» **Data provided**:
*** Begin section ***
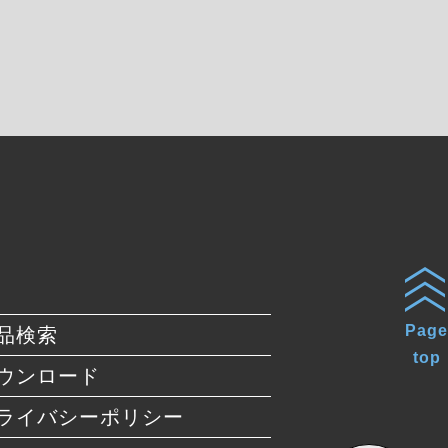
Page
品検索
top
ウンロード
ライバシーポリシー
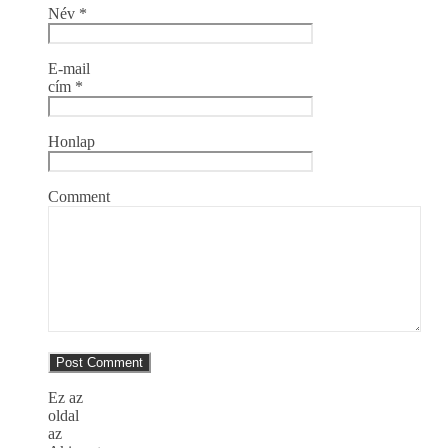
Név
*
E-mail
cím
*
Honlap
Comment
Ez az
oldal
az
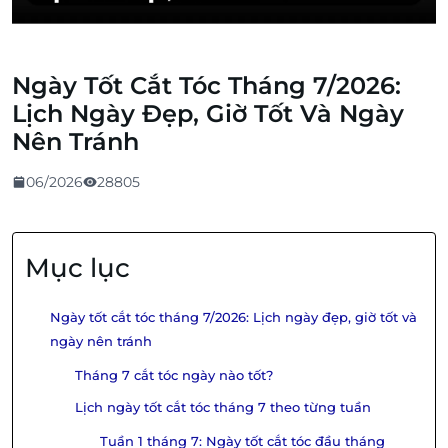
Ngày Tốt Cắt Tóc Tháng 7/2026:
Lịch Ngày Đẹp, Giờ Tốt Và Ngày
Nên Tránh
06/2026
28805
Mục lục
Ngày tốt cắt tóc tháng 7/2026: Lịch ngày đẹp, giờ tốt và
ngày nên tránh
Tháng 7 cắt tóc ngày nào tốt?
Lịch ngày tốt cắt tóc tháng 7 theo từng tuần
Tuần 1 tháng 7: Ngày tốt cắt tóc đầu tháng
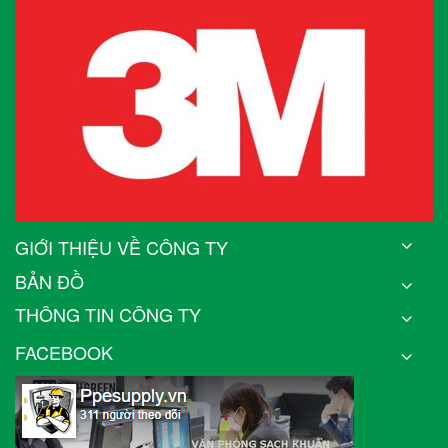
GIỚI THIỆU VỀ CÔNG TY
BẢN ĐỒ
THÔNG TIN CÔNG TY
FACEBOOK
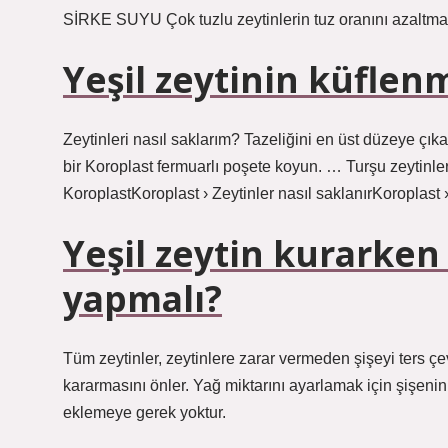
SİRKE SUYU Çok tuzlu zeytinlerin tuz oranını azaltmak iç
Yeşil zeytinin küflen
Zeytinleri nasıl saklarım? Tazeliğini en üst düzeye çı
bir Koroplast fermuarlı poşete koyun. … Turşu zeytinleri
KoroplastKoroplast › Zeytinler nasıl saklanırKoroplast ›
Yeşil zeytin kurarke
yapmalı?
Tüm zeytinler, zeytinlere zarar vermeden şişeyi ters çe
kararmasını önler. Yağ miktarını ayarlamak için şişenin
eklemeye gerek yoktur.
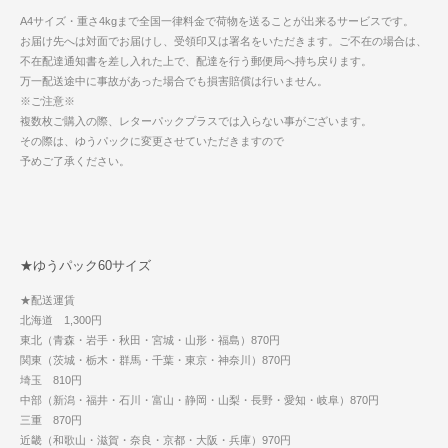
A4サイズ・重さ4kgまで全国一律料金で荷物を送ることが出来るサービスです。
お届け先へは対面でお届けし、受領印又は署名をいただきます。ご不在の場合は、
不在配達通知書を差し入れた上で、配達を行う郵便局へ持ち戻ります。
万一配送途中に事故があった場合でも損害賠償は行いません。
※ご注意※
複数枚ご購入の際、レターパックプラスでは入らない事がございます。
その際は、ゆうパックに変更させていただきますので
予めご了承ください。
★ゆうパック60サイズ
★配送運賃
北海道 1,300円
東北（青森・岩手・秋田・宮城・山形・福島）870円
関東（茨城・栃木・群馬・千葉・東京・神奈川）870円
埼玉 810円
中部（新潟・福井・石川・富山・静岡・山梨・長野・愛知・岐阜）870円
三重 870円
近畿（和歌山・滋賀・奈良・京都・大阪・兵庫）970円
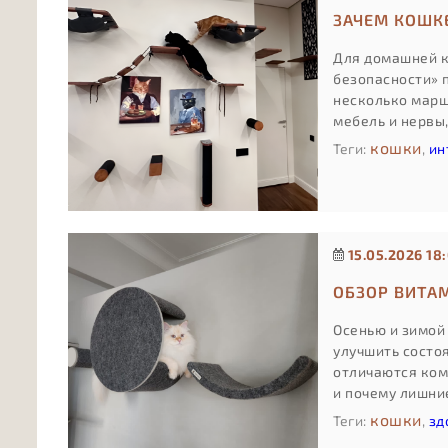
ЗАЧЕМ КОШК
Для домашней к
безопасности» п
несколько марш
мебель и нервы
вариант «для га
кошки
Теги:
,
ин
15.05.2026 18:
ОБЗОР ВИТА
Осенью и зимой
улучшить состо
отличаются ком
и почему лишние
врача.
кошки
Теги:
,
зд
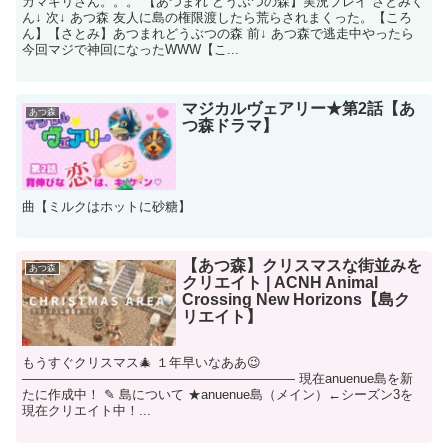
カマキリさん。。。 【あつまれ どうぶつの森】実況プレイ さとみく
ん↓ 次↓ あつ森 友人に島の権限渡したら荒らされまくった。【ころ
ん】【さとみ】あつまれどうぶつの森 前↓ あつ森で逃走中やったら
今回マジで神回になったWWW【こ...
マジカルヴェアリー★第2話【あ
あつ森
つ森ドラマ】
曲【ミルクはホットに砂糖】
【あつ森】クリスマスな街並みを
あつ森
クリエイト | ACNH Animal
Crossing New Horizons【島ク
リエイト】
もうすぐクリスマス🎄 １年早いなああ😉
————————————————————— 現在anuenue島を新
たに作成中！ ✎ 島について ★anuenue島（メイン）←シーズン3を
現在クリエイト中！...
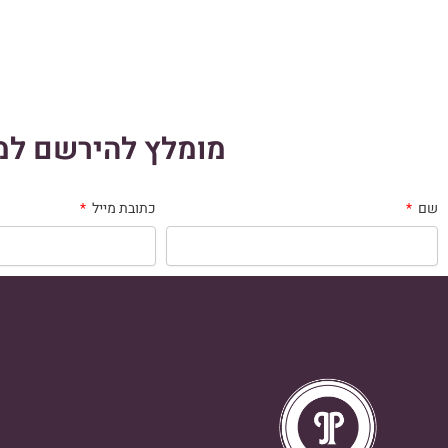
מומלץ להירשם למו
שם
כתובת מייל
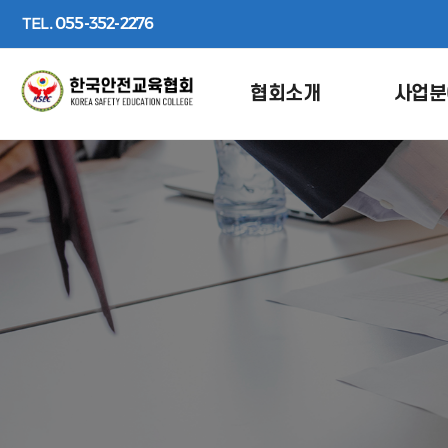
TEL.
055-352-2276
협회소개
사업분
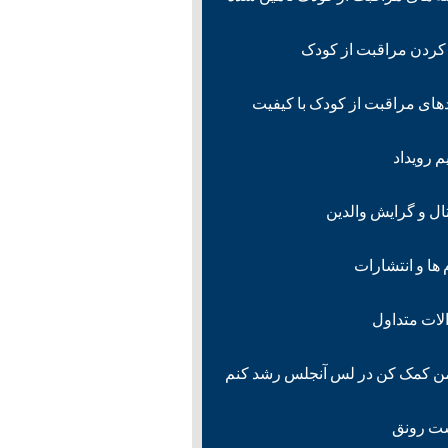
 کردن مراقبت از کودک
های مراقبت از کودک با کیفیت
م رویداد
ال و گرایش والدین
ها و انتشارات
لات متداول
من کمک کن در لس آنجلس رشد کنم
ت رونق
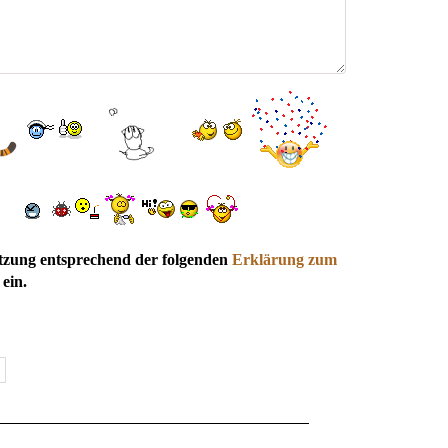
utzung entsprechend der folgenden
Erklärung zum
ein.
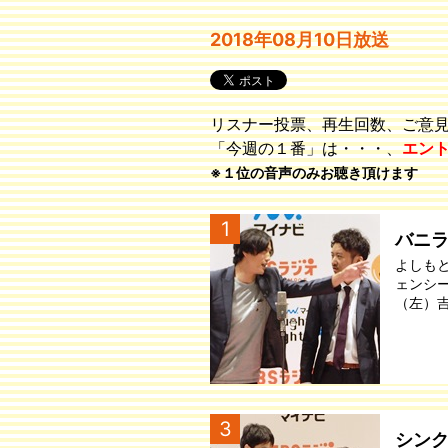
2018年08月10日放送
リスナー投票、再生回数、ご意
「今週の１番」は・・・、
エン
※１位の音声のみお聴き頂けます
1
バニ
よしも
ェンシ
（左）
3
シン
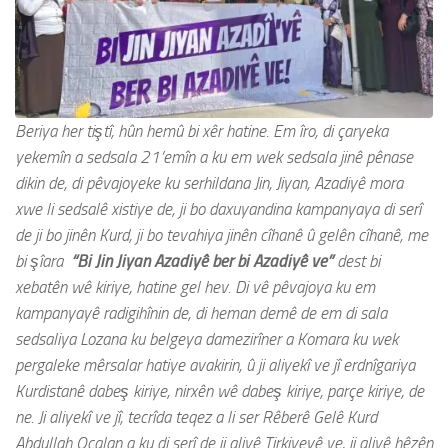
Beriya her tiştî, hûn hemû bi xêr hatine. Em îro, di çaryeka
yekemîn a sedsala 21’emîn a ku em wek sedsala jinê pênase
dikin de, di pêvajoyeke ku serhildana Jin, Jiyan, Azadiyê mora
xwe li sedsalê xistiye de, ji bo daxuyandina kampanyaya di serî
de ji bo jinên Kurd, ji bo tevahiya jinên cîhanê û gelên cîhanê, me
bi şîara
“Bi Jin Jiyan Azadiyê ber bi Azadiyê ve”
dest bi
xebatên wê kiriye, hatine gel hev. Di vê pêvajoya ku em
kampanyayê radigihînin de, di heman demê de em di sala
sedsaliya Lozana ku belgeya damezirîner a Komara ku wek
pergaleke mêrsalar hatiye avakirin, û ji aliyekî ve jî erdnîgariya
Kurdistanê dabeş kiriye, nirxên wê dabeş kiriye, parçe kiriye, de
ne. Ji aliyekî ve jî, tecrîda teqez a li ser Rêberê Gelê Kurd
Abdullah Ocalan a ku di serî de ji aliyê Tirkiyeyê ve, ji aliyê hêzên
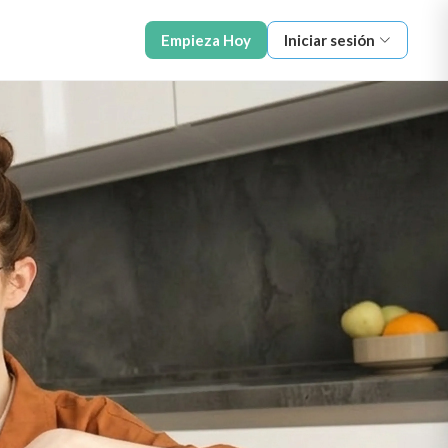
Empieza Hoy
Iniciar sesión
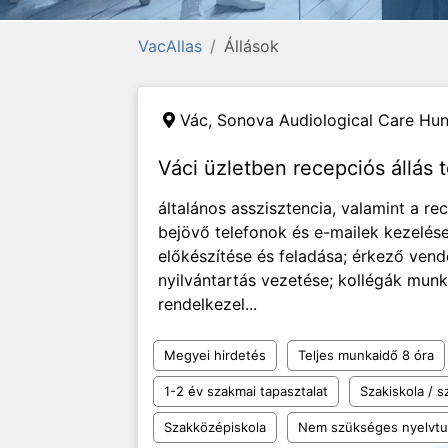
VacAllas
Állások
Vác,
Sonova Audiological Care Hun
Váci üzletben recepciós állás
általános asszisztencia, valamint a re
bejövő telefonok és e-mailek kezelés
előkészítése és feladása; érkező ven
nyilvántartás vezetése; kollégák mu
rendelkezel...
Megyei hirdetés
Teljes munkaidő 8 óra
1-2 év szakmai tapasztalat
Szakiskola / 
Szakközépiskola
Nem szükséges nyelvt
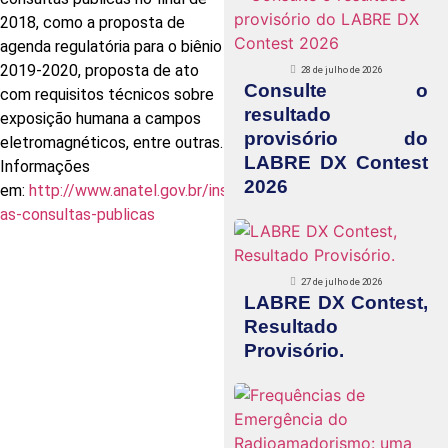
2018, como a proposta de
agenda regulatória para o biênio
2019-2020, proposta de ato
28 de julho de 2026
Consulte o
com requisitos técnicos sobre
resultado
exposição humana a campos
provisório do
eletromagnéticos, entre outras.
LABRE DX Contest
Informações
2026
em:
http://www.anatel.gov.br/institucional/sobre-
as-consultas-publicas
27 de julho de 2026
LABRE DX Contest,
Resultado
Provisório.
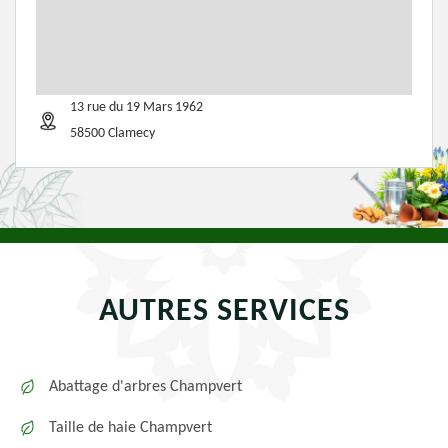
13 rue du 19 Mars 1962
58500 Clamecy
AUTRES SERVICES
Abattage d'arbres Champvert
Taille de haie Champvert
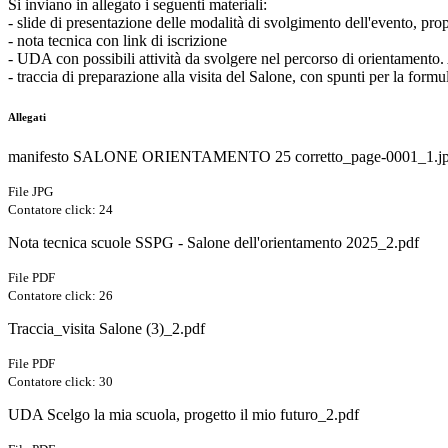
Si inviano in allegato i seguenti materiali:
- slide di presentazione delle modalità di svolgimento dell'evento, prop
- nota tecnica con link di iscrizione
- UDA con possibili attività da svolgere nel percorso di orientamento.
- traccia di preparazione alla visita del Salone, con spunti per la fo
Allegati
manifesto SALONE ORIENTAMENTO 25 corretto_page-0001_1.j
File JPG
Contatore click: 24
Nota tecnica scuole SSPG - Salone dell'orientamento 2025_2.pdf
File PDF
Contatore click: 26
Traccia_visita Salone (3)_2.pdf
File PDF
Contatore click: 30
UDA Scelgo la mia scuola, progetto il mio futuro_2.pdf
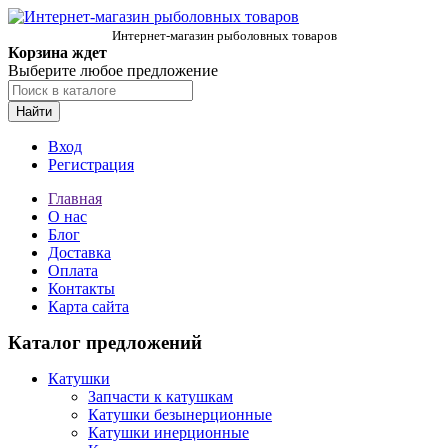
Интернет-магазин рыболовных товаров
Корзина ждет
Выберите любое предложение
Найти
Вход
Регистрация
Главная
О нас
Блог
Доставка
Оплата
Контакты
Карта сайта
Каталог предложений
Катушки
Запчасти к катушкам
Катушки безынерционные
Катушки инерционные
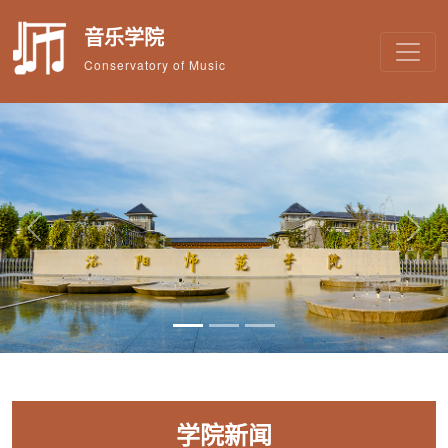
音乐学院
Conservatory of Music
Previous
Next
学院新闻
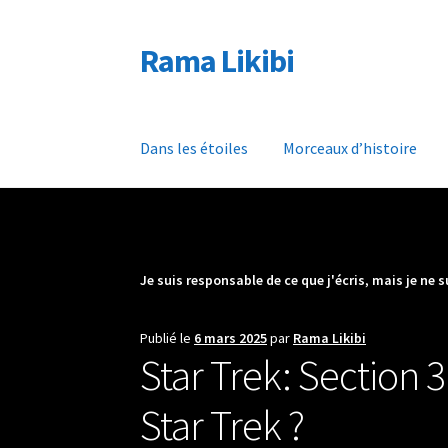
Rama Likibi
Aller
Aller
à
au
la
contenu
navigation
Dans les étoiles
Morceaux d’histoire
Je suis responsable de ce que j'écris
,
mais je ne 
Publié le
6 mars 2025
par
Rama Likibi
Star Trek: Section 3
Star Trek ?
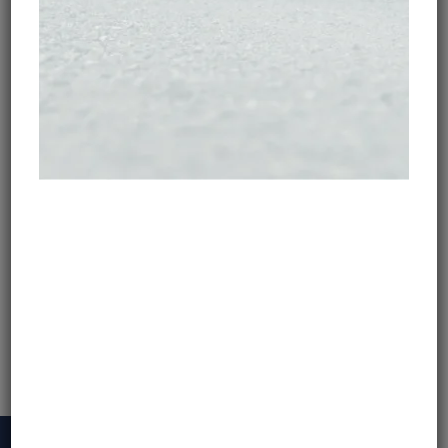
ADD TO CART
SIZE TABLE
*** End section ***
» **To do**:
Would you set down the entries exactly as given, minus their pictures?

» **Solution to the exercise**:
Page
品検索
top
ウンロード
ライバシーポリシー
Név
*
E-mail
cím
*
Honlap
Comment
Ez az
oldal
az
Ngày Tốt Cắt Tóc Tháng 7/2026:
Lịch Ngày Đẹp, Giờ Tốt Và Ngày
Nên Tránh
06/2026
28805
Mục lục
Ngày tốt cắt tóc tháng 7/2026: Lịch ngày đẹp, giờ tốt và
ngày nên tránh
Tháng 7 cắt tóc ngày nào tốt?
Lịch ngày tốt cắt tóc tháng 7 theo từng tuần
Tuần 1 tháng 7: Ngày tốt cắt tóc đầu tháng
GIỚI THIỆU VỀ CÔNG TY
BẢN ĐỒ
THÔNG TIN CÔNG TY
FACEBOOK
SİRKE SUYU Çok tuzlu zeytinlerin tuz oranını azaltmak iç
Yeşil zeytinin küflen
Zeytinleri nasıl saklarım? Tazeliğini en üst düzeye çı
bir Koroplast fermuarlı poşete koyun. … Turşu zeytinleri
KoroplastKoroplast › Zeytinler nasıl saklanırKoroplast ›
Yeşil zeytin kurarke
yapmalı?
Tüm zeytinler, zeytinlere zarar vermeden şişeyi ters çe
kararmasını önler. Yağ miktarını ayarlamak için şişenin
eklemeye gerek yoktur.
A4サイズ・重さ4kgまで全国一律料金で荷物を送ることが出来るサービスです。
お届け先へは対面でお届けし、受領印又は署名をいただきます。ご不在の場合は、
不在配達通知書を差し入れた上で、配達を行う郵便局へ持ち戻ります。
万一配送途中に事故があった場合でも損害賠償は行いません。
※ご注意※
複数枚ご購入の際、レターパックプラスでは入らない事がございます。
その際は、ゆうパックに変更させていただきますので
予めご了承ください。
★ゆうパック60サイズ
★配送運賃
北海道 1,300円
東北（青森・岩手・秋田・宮城・山形・福島）870円
関東（茨城・栃木・群馬・千葉・東京・神奈川）870円
埼玉 810円
中部（新潟・福井・石川・富山・静岡・山梨・長野・愛知・岐阜）870円
三重 870円
近畿（和歌山・滋賀・奈良・京都・大阪・兵庫）970円
ЗАЧЕМ КОШК
Для домашней к
безопасности» п
несколько марш
мебель и нервы
вариант «для га
кошки
Теги:
,
ин
15.05.2026 18:
ОБЗОР ВИТА
Осенью и зимой
улучшить состо
отличаются ком
и почему лишние
врача.
кошки
Теги:
,
зд
カマキリさん。。。 【あつまれ どうぶつの森】実況プレイ さとみく
ん↓ 次↓ あつ森 友人に島の権限渡したら荒らされまくった。【ころ
ん】【さとみ】あつまれどうぶつの森 前↓ あつ森で逃走中やったら
今回マジで神回になったWWW【こ...
マジカルヴェアリー★第2話【あ
あつ森
つ森ドラマ】
曲【ミルクはホットに砂糖】
【あつ森】クリスマスな街並みを
あつ森
クリエイト | ACNH Animal
Crossing New Horizons【島ク
リエイト】
もうすぐクリスマス🎄 １年早いなああ😉
————————————————————— 現在anuenue島を新
たに作成中！ ✎ 島について ★anuenue島（メイン）←シーズン3を
現在クリエイト中！...
מומלץ להירשם למו
שם
כתובת מייל
TEL.
055-352-2276
협회소개
사업분
 کردن مراقبت از کودک
های مراقبت از کودک با کیفیت
م رویداد
ال و گرایش والدین
ها و انتشارات
لات متداول
من کمک کن در لس آنجلس رشد کنم
ت رونق
utzung entsprechend der folgenden
Erklärung zum
ein.
2018年08月10日放送
リスナー投票、再生回数、ご意
「今週の１番」は・・・、
エン
※１位の音声のみお聴き頂けます
1
バニ
よしも
ェンシ
（左）
3
シン
Beriya her tiştî, hûn hemû bi xêr hatine. Em îro, di çaryeka
yekemîn a sedsala 21’emîn a ku em wek sedsala jinê pênase
dikin de, di pêvajoyeke ku serhildana Jin, Jiyan, Azadiyê mora
xwe li sedsalê xistiye de, ji bo daxuyandina kampanyaya di serî
de ji bo jinên Kurd, ji bo tevahiya jinên cîhanê û gelên cîhanê, me
bi şîara
“Bi Jin Jiyan Azadiyê ber bi Azadiyê ve”
dest bi
xebatên wê kiriye, hatine gel hev. Di vê pêvajoya ku em
kampanyayê radigihînin de, di heman demê de em di sala
sedsaliya Lozana ku belgeya damezirîner a Komara ku wek
pergaleke mêrsalar hatiye avakirin, û ji aliyekî ve jî erdnîgariya
Kurdistanê dabeş kiriye, nirxên wê dabeş kiriye, parçe kiriye, de
ne. Ji aliyekî ve jî, tecrîda teqez a li ser Rêberê Gelê Kurd
Abdullah Ocalan a ku di serî de ji aliyê Tirkiyeyê ve, ji aliyê hêzên
Empieza Hoy
Iniciar sesión
VacAllas
Állások
Vác,
Sonova Audiological Care Hun
Váci üzletben recepciós állás
általános asszisztencia, valamint a re
bejövő telefonok és e-mailek kezelés
előkészítése és feladása; érkező ven
nyilvántartás vezetése; kollégák mu
rendelkezel...
Megyei hirdetés
Teljes munkaidő 8 óra
1-2 év szakmai tapasztalat
Szakiskola / 
Szakközépiskola
Nem szükséges nyelvt
2018, como a proposta de
agenda regulatória para o biênio
2019-2020, proposta de ato
28 de julho de 2026
Consulte o
com requisitos técnicos sobre
resultado
exposição humana a campos
provisório do
eletromagnéticos, entre outras.
LABRE DX Contest
Informações
2026
em:
http://www.anatel.gov.br/institucional/sobre-
as-consultas-publicas
27 de julho de 2026
LABRE DX Contest,
Resultado
Provisório.
13 rue du 19 Mars 1962
58500 Clamecy
AUTRES SERVICES
Abattage d'arbres Champvert
Taille de haie Champvert
Si inviano in allegato i seguenti materiali:
- slide di presentazione delle modalità di svolgimento dell'evento, prop
- nota tecnica con link di iscrizione
- UDA con possibili attività da svolgere nel percorso di orientamento.
- traccia di preparazione alla visita del Salone, con spunti per la fo
Allegati
manifesto SALONE ORIENTAMENTO 25 corretto_page-0001_1.j
File JPG
Contatore click: 24
Nota tecnica scuole SSPG - Salone dell'orientamento 2025_2.pdf
File PDF
Contatore click: 26
Traccia_visita Salone (3)_2.pdf
File PDF
Contatore click: 30
UDA Scelgo la mia scuola, progetto il mio futuro_2.pdf
Интернет-магазин рыболовных товаров
Корзина ждет
Выберите любое предложение
Найти
Вход
Регистрация
Главная
О нас
Блог
Доставка
Оплата
Контакты
Карта сайта
Каталог предложений
Катушки
Запчасти к катушкам
Катушки безынерционные
Катушки инерционные
音乐学院
Conservatory of Music
Previous
Next
学院新闻
Rama Likibi
Aller
Aller
à
au
la
contenu
navigation
Dans les étoiles
Morceaux d’histoire
Je suis responsable de ce que j'écris
,
mais je ne 
Publié le
6 mars 2025
par
Rama Likibi
Star Trek: Section 3
Star Trek ?
ADD TO CART
SIZE TABLE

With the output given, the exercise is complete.